The problem -
Could you copy each line of the entries that contains "property"?

Input material -
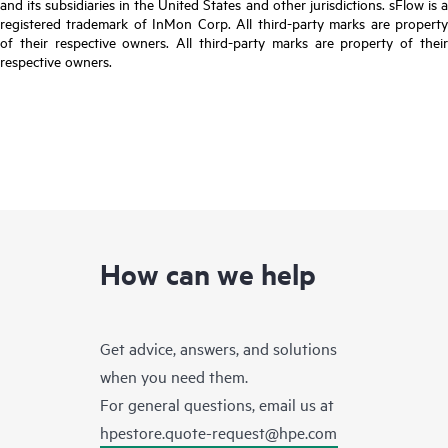
and its subsidiaries in the United States and other jurisdictions. sFlow is a
registered trademark of InMon Corp. All third-party marks are property
of their respective owners. All third-party marks are property of their
respective owners.
How can we help
Get advice, answers, and solutions
when you need them.
For general questions, email us at
hpestore.quote-request@hpe.com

Answer to this problem -
registered trademark of InMon Corp. All third-party marks are property
of their respective owners. All third-party marks are property of their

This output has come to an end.